Automatic Speech Recognition for Low-Resource Pediatric Speech
Jonathan Argudo
Co-Presenters: Individual Presentation
College: Hennings College of Science Mathematics and Technology
Major: BS.COMPSCI/CYBERS
Faculty Research Mentor: Martin Kollapally, Navya
Abstract:
Automatic Speech Recognition (ASR) systems have shown great accuracy on high-resource languages, but their applicability on low-resource languages is a very important area of research. This paper aims to explore whether the acoustic modeling advantage shown by transformer-based models on high-resource languages translates well to low-resource languages.
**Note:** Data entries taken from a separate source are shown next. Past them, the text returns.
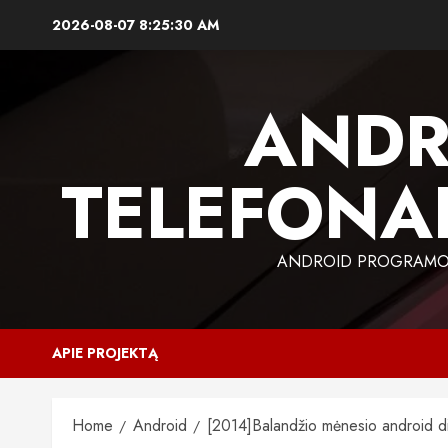
Skip
2026-08-07
8:25:31 AM
to
content
ANDR
TELEFONAI
ANDROID PROGRAMOS,
APIE PROJEKTĄ
Home
Android
[2014]Balandžio mėnesio android dist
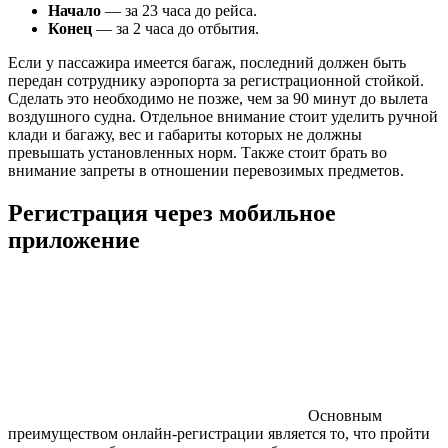
Начало
— за 23 часа до рейса.
Конец
— за 2 часа до отбытия.
Если у пассажира имеется багаж, последний должен быть
передан сотруднику аэропорта за регистрационной стойкой.
Сделать это необходимо не позже, чем за 90 минут до вылета
воздушного судна. Отдельное внимание стоит уделить ручной
клади и багажу, вес и габариты которых не должны
превышать установленных норм. Также стоит брать во
внимание запреты в отношении перевозимых предметов.
Регистрация через мобильное
приложение
Основным
преимуществом онлайн-регистрации является то, что пройти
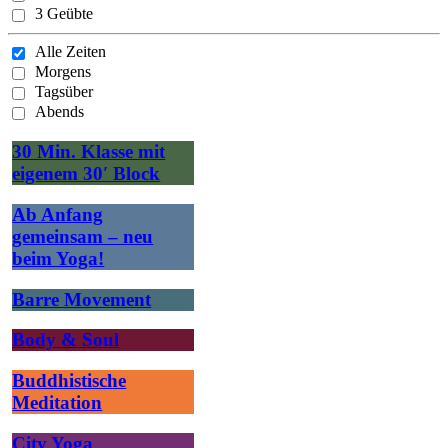
3 Geübte
Alle Zeiten
Morgens
Tagsüber
Abends
30 Min. Klasse mit
eigenem 30′ Block
Ab Anfang
gemeinsam – neu
beim Yoga!
Barre Movement
Body & Soul
Buddhistische
Meditation
City Yoga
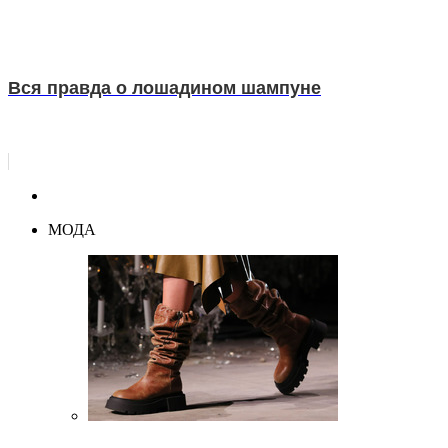
Вся правда о лошадином шампуне
МОДА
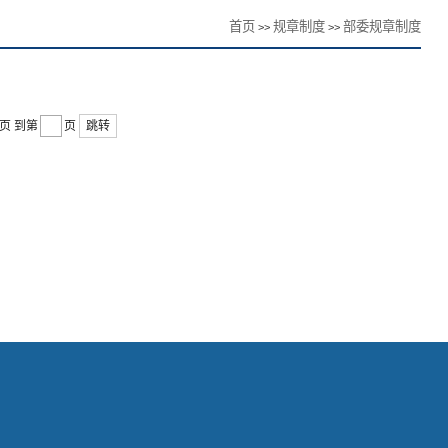
首页
规章制度
部委规章制度
>>
>>
0页
到第
页
跳转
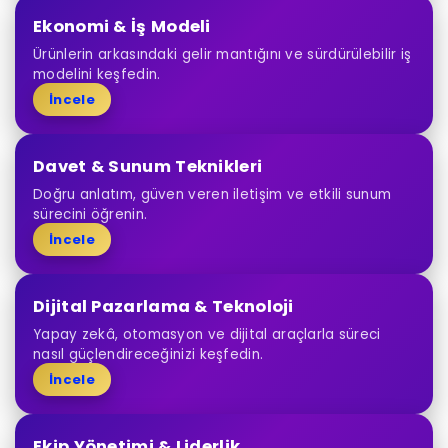
Ekonomi & İş Modeli
Ürünlerin arkasındaki gelir mantığını ve sürdürülebilir iş
modelini keşfedin.
İncele
Davet & Sunum Teknikleri
Doğru anlatım, güven veren iletişim ve etkili sunum
sürecini öğrenin.
İncele
Dijital Pazarlama & Teknoloji
Yapay zekâ, otomasyon ve dijital araçlarla süreci
nasıl güçlendireceğinizi keşfedin.
İncele
Ekip Yönetimi & Liderlik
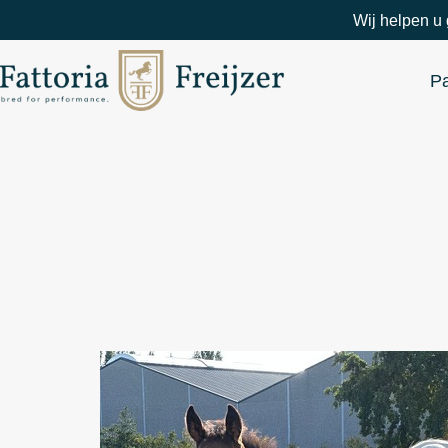
Wij helpen u 
P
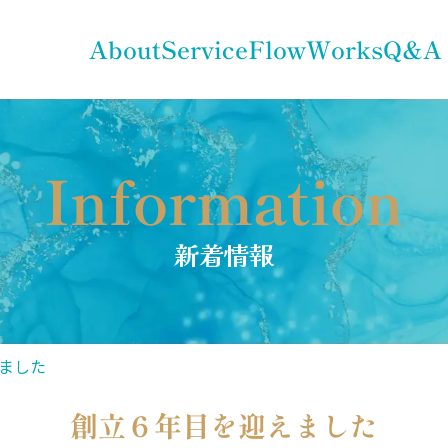
About
Service
Flow
Works
Q&A
Information
新着情報
ました
創立６年目を迎えました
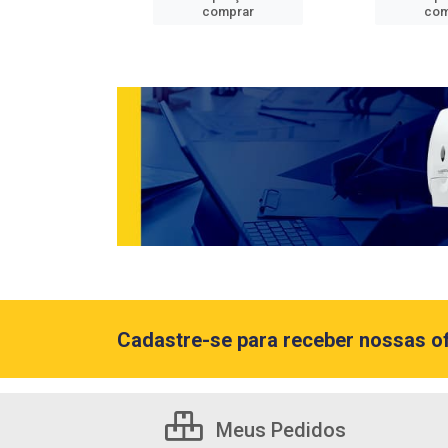
mprar
comprar
com
Cadastre-se para receber nossas of
Meus Pedidos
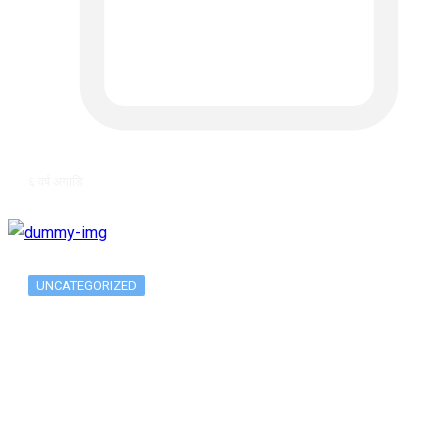
६ वर्ष अगाडि
UNCATEGORIZED
Long-term alcohol consumption alters
dorsal striatal…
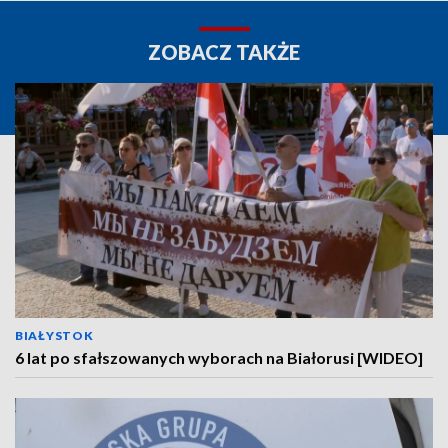
ZOBACZ TAKŻE
BIAŁYSTOK
6 lat po sfałszowanych wyborach na Białorusi [WIDEO]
This is done by performing a comparative study of three ASR models: OpenAI Whisper, a transformer-based model; Meta Wav2Vec2, a Connectionist Temporal Classification-based model; and Speech Brain, a hybrid model. To make sure that the study has a representative sample of languages, these models are tested on five languages with different levels of resource availability: Haitian and Creole, low-resource languages; Mandarin Chinese, a medium-resource language with tonal variations; and Spanish and Portuguese, high-resource languages. The paper uses a multi-dimensional approach to evaluate the models, using four important metrics. In addition to the traditional Word Error Rate (WER) metric, Verb/Noun Ratio is used for linguistic quality evaluation, Average Utterance Length for structural integrity analysis, and Real-Time Factor (RTF) for computational complexity analysis. The transformer-based models show greater robustness, indicating that self-attention mechanisms might be cleverer at identifying cues in low-resource linguistic communities.